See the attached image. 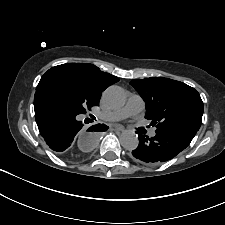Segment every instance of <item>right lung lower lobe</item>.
Returning <instances> with one entry per match:
<instances>
[{
	"label": "right lung lower lobe",
	"mask_w": 225,
	"mask_h": 225,
	"mask_svg": "<svg viewBox=\"0 0 225 225\" xmlns=\"http://www.w3.org/2000/svg\"><path fill=\"white\" fill-rule=\"evenodd\" d=\"M35 119L41 136L47 145L68 159H79L80 154L74 150L76 138L82 132L83 123L78 120V113L61 102L42 93H35ZM104 124L91 126L88 131H105ZM95 133L87 134L91 143L82 151L91 150L95 142Z\"/></svg>",
	"instance_id": "right-lung-lower-lobe-1"
}]
</instances>
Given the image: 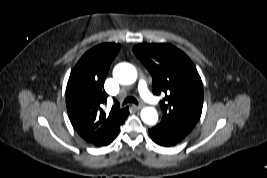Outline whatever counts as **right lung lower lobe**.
<instances>
[{"label":"right lung lower lobe","instance_id":"right-lung-lower-lobe-1","mask_svg":"<svg viewBox=\"0 0 267 178\" xmlns=\"http://www.w3.org/2000/svg\"><path fill=\"white\" fill-rule=\"evenodd\" d=\"M128 114H129V111H127V115ZM127 115H126V117H127ZM126 117L124 118V120L122 122H120L118 125L113 127L102 139H100L96 142H88V143H90L96 147H102V146L109 145L118 135L120 126L124 123Z\"/></svg>","mask_w":267,"mask_h":178}]
</instances>
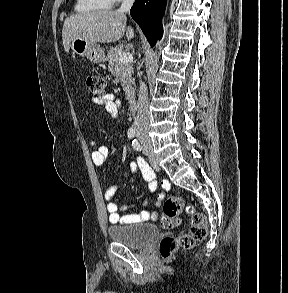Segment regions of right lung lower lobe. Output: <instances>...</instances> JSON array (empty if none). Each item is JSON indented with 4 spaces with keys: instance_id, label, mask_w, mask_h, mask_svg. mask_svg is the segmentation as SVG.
I'll return each instance as SVG.
<instances>
[{
    "instance_id": "98d812e1",
    "label": "right lung lower lobe",
    "mask_w": 288,
    "mask_h": 293,
    "mask_svg": "<svg viewBox=\"0 0 288 293\" xmlns=\"http://www.w3.org/2000/svg\"><path fill=\"white\" fill-rule=\"evenodd\" d=\"M165 6L166 0H136L130 10L151 46L161 37Z\"/></svg>"
}]
</instances>
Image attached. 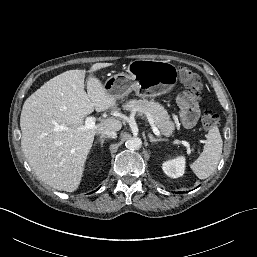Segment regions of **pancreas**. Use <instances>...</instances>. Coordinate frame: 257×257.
I'll return each mask as SVG.
<instances>
[{"label": "pancreas", "instance_id": "1", "mask_svg": "<svg viewBox=\"0 0 257 257\" xmlns=\"http://www.w3.org/2000/svg\"><path fill=\"white\" fill-rule=\"evenodd\" d=\"M124 108L141 117L144 115L149 116L162 134L165 136L172 135L175 124L170 120L167 111L159 103L146 99L130 100Z\"/></svg>", "mask_w": 257, "mask_h": 257}]
</instances>
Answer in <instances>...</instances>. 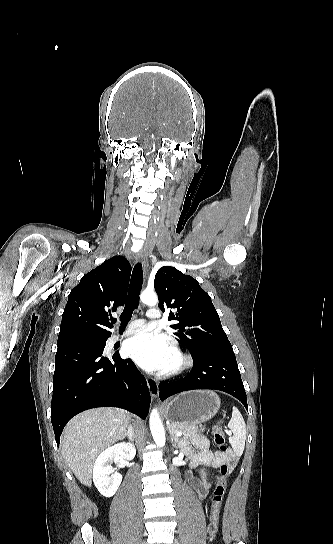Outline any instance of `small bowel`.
<instances>
[{"label": "small bowel", "instance_id": "small-bowel-1", "mask_svg": "<svg viewBox=\"0 0 333 544\" xmlns=\"http://www.w3.org/2000/svg\"><path fill=\"white\" fill-rule=\"evenodd\" d=\"M192 443L198 449V452L192 451L186 443L183 445L184 450L190 459L191 468L187 472L186 477L192 489L201 498H205L208 495L211 484L204 476L195 475L193 470L203 466L207 468H218L223 464H226L231 471L236 467L238 457L231 449L227 452L211 451L208 439L202 435L194 437Z\"/></svg>", "mask_w": 333, "mask_h": 544}]
</instances>
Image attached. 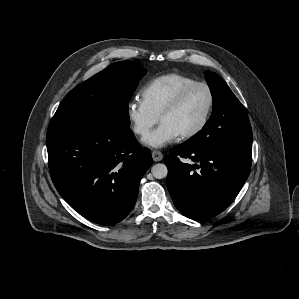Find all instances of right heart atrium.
Here are the masks:
<instances>
[{
  "mask_svg": "<svg viewBox=\"0 0 299 299\" xmlns=\"http://www.w3.org/2000/svg\"><path fill=\"white\" fill-rule=\"evenodd\" d=\"M126 114L134 133L142 137L149 133L159 119L140 99L127 103Z\"/></svg>",
  "mask_w": 299,
  "mask_h": 299,
  "instance_id": "d8ad5b80",
  "label": "right heart atrium"
}]
</instances>
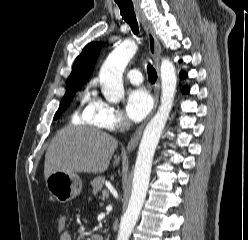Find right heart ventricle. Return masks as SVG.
Instances as JSON below:
<instances>
[{"label": "right heart ventricle", "mask_w": 248, "mask_h": 240, "mask_svg": "<svg viewBox=\"0 0 248 240\" xmlns=\"http://www.w3.org/2000/svg\"><path fill=\"white\" fill-rule=\"evenodd\" d=\"M95 99L91 96L89 90H86L81 99L79 104V109L76 115V119L80 124H90L89 121V114L94 105Z\"/></svg>", "instance_id": "obj_1"}]
</instances>
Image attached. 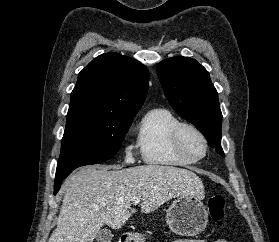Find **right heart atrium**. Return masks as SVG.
<instances>
[{
    "label": "right heart atrium",
    "mask_w": 279,
    "mask_h": 242,
    "mask_svg": "<svg viewBox=\"0 0 279 242\" xmlns=\"http://www.w3.org/2000/svg\"><path fill=\"white\" fill-rule=\"evenodd\" d=\"M124 158H125V161L127 163H131V162L134 161V157H133L132 153L130 151H128V150L125 152Z\"/></svg>",
    "instance_id": "1"
}]
</instances>
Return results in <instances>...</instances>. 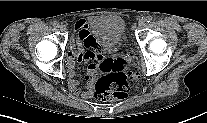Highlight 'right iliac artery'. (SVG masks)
<instances>
[{
    "label": "right iliac artery",
    "instance_id": "82829eb1",
    "mask_svg": "<svg viewBox=\"0 0 207 123\" xmlns=\"http://www.w3.org/2000/svg\"><path fill=\"white\" fill-rule=\"evenodd\" d=\"M53 26H54V27H59V23H58L57 21H54V22H53Z\"/></svg>",
    "mask_w": 207,
    "mask_h": 123
}]
</instances>
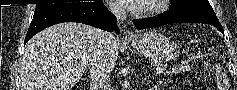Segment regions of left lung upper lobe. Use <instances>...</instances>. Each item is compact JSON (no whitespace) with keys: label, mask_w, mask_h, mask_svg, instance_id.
<instances>
[{"label":"left lung upper lobe","mask_w":237,"mask_h":90,"mask_svg":"<svg viewBox=\"0 0 237 90\" xmlns=\"http://www.w3.org/2000/svg\"><path fill=\"white\" fill-rule=\"evenodd\" d=\"M172 11H188L216 17L208 0H171Z\"/></svg>","instance_id":"5c2ea615"}]
</instances>
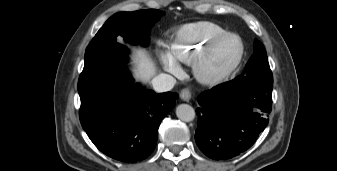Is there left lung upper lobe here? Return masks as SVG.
<instances>
[{"mask_svg": "<svg viewBox=\"0 0 337 171\" xmlns=\"http://www.w3.org/2000/svg\"><path fill=\"white\" fill-rule=\"evenodd\" d=\"M255 51L246 64L244 72L236 77H260L264 79H273L272 72L269 67L266 50L262 43L255 41Z\"/></svg>", "mask_w": 337, "mask_h": 171, "instance_id": "1", "label": "left lung upper lobe"}]
</instances>
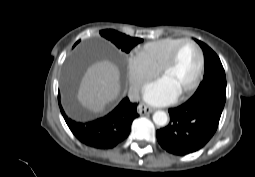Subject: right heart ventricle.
Listing matches in <instances>:
<instances>
[{
	"label": "right heart ventricle",
	"mask_w": 255,
	"mask_h": 177,
	"mask_svg": "<svg viewBox=\"0 0 255 177\" xmlns=\"http://www.w3.org/2000/svg\"><path fill=\"white\" fill-rule=\"evenodd\" d=\"M184 40V38L168 37L145 44L138 54L151 66L160 70L169 58L173 49Z\"/></svg>",
	"instance_id": "obj_1"
}]
</instances>
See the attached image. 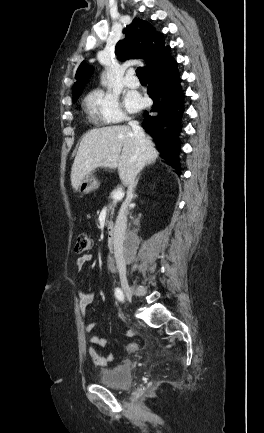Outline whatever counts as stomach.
Here are the masks:
<instances>
[{"label": "stomach", "instance_id": "obj_1", "mask_svg": "<svg viewBox=\"0 0 264 433\" xmlns=\"http://www.w3.org/2000/svg\"><path fill=\"white\" fill-rule=\"evenodd\" d=\"M100 183L93 175H87L79 185L78 191L82 194H87L99 188Z\"/></svg>", "mask_w": 264, "mask_h": 433}]
</instances>
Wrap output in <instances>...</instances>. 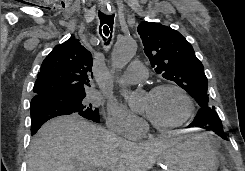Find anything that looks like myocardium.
<instances>
[{
  "label": "myocardium",
  "mask_w": 245,
  "mask_h": 171,
  "mask_svg": "<svg viewBox=\"0 0 245 171\" xmlns=\"http://www.w3.org/2000/svg\"><path fill=\"white\" fill-rule=\"evenodd\" d=\"M168 89L176 90L184 97L187 103V110L184 116L179 121L172 123V124H168V125L157 124L156 122L148 118L149 124L158 131H171L176 128H179L182 125H184L192 117L194 113V102H193L192 97L184 88H182L181 86L177 84L163 83V84L156 85L149 90L148 94L153 95V94H156L158 92L168 90Z\"/></svg>",
  "instance_id": "obj_1"
}]
</instances>
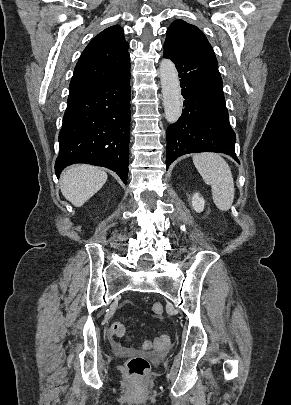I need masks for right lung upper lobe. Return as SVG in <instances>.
I'll return each mask as SVG.
<instances>
[{
	"mask_svg": "<svg viewBox=\"0 0 291 405\" xmlns=\"http://www.w3.org/2000/svg\"><path fill=\"white\" fill-rule=\"evenodd\" d=\"M123 33L120 26L114 25L103 30L87 45L76 64L68 101L130 73L129 44Z\"/></svg>",
	"mask_w": 291,
	"mask_h": 405,
	"instance_id": "right-lung-upper-lobe-1",
	"label": "right lung upper lobe"
}]
</instances>
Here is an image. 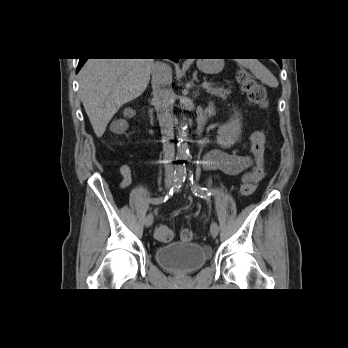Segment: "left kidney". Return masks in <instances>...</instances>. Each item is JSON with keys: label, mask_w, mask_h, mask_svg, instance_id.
Segmentation results:
<instances>
[{"label": "left kidney", "mask_w": 348, "mask_h": 348, "mask_svg": "<svg viewBox=\"0 0 348 348\" xmlns=\"http://www.w3.org/2000/svg\"><path fill=\"white\" fill-rule=\"evenodd\" d=\"M241 117L239 114L232 116L228 123L218 127L217 143L222 148H230L241 135Z\"/></svg>", "instance_id": "obj_1"}]
</instances>
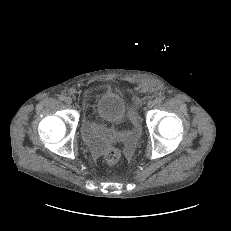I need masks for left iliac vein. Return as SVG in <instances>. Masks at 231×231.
I'll return each instance as SVG.
<instances>
[{
	"label": "left iliac vein",
	"instance_id": "obj_1",
	"mask_svg": "<svg viewBox=\"0 0 231 231\" xmlns=\"http://www.w3.org/2000/svg\"><path fill=\"white\" fill-rule=\"evenodd\" d=\"M155 106V101L154 100H150V101H148V103H147V107L148 108H153Z\"/></svg>",
	"mask_w": 231,
	"mask_h": 231
}]
</instances>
- - -
> [Action item] Once the line containing "I need masks for left" is found, write out exactly that line and each line after it through the end of the entries, omitting pictures.

> [Answer space]
I need masks for left iliac vein. Return as SVG in <instances>. Masks at 231×231.
I'll return each instance as SVG.
<instances>
[{
	"label": "left iliac vein",
	"instance_id": "obj_1",
	"mask_svg": "<svg viewBox=\"0 0 231 231\" xmlns=\"http://www.w3.org/2000/svg\"><path fill=\"white\" fill-rule=\"evenodd\" d=\"M155 106V101L154 100H150V101H148V103H147V107L148 108H153Z\"/></svg>",
	"mask_w": 231,
	"mask_h": 231
}]
</instances>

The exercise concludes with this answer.